== Directions for this task ==
Please copy every line from the following entries in which the word "Development" appears.

== Data for review ==

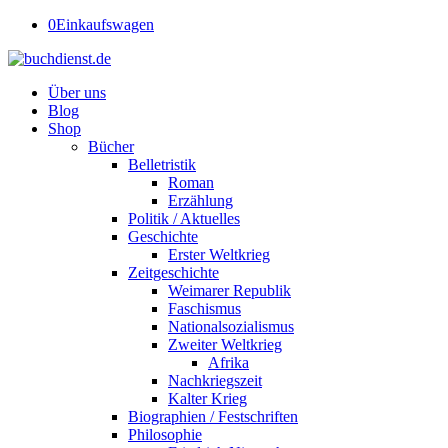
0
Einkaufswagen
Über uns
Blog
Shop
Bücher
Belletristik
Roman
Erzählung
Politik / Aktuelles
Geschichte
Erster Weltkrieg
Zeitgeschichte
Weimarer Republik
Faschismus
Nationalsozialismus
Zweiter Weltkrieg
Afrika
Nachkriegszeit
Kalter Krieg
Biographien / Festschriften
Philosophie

* * *

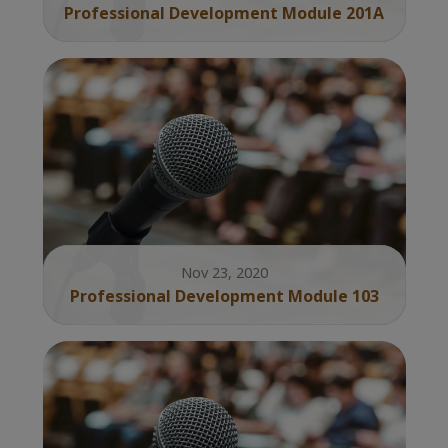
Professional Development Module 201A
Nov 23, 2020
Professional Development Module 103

* * *

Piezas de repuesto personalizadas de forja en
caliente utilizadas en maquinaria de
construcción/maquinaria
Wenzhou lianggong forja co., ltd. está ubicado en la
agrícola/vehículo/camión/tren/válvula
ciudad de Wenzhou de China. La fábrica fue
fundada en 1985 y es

== Response ==
Professional Development Module 201A
Professional Development Module 103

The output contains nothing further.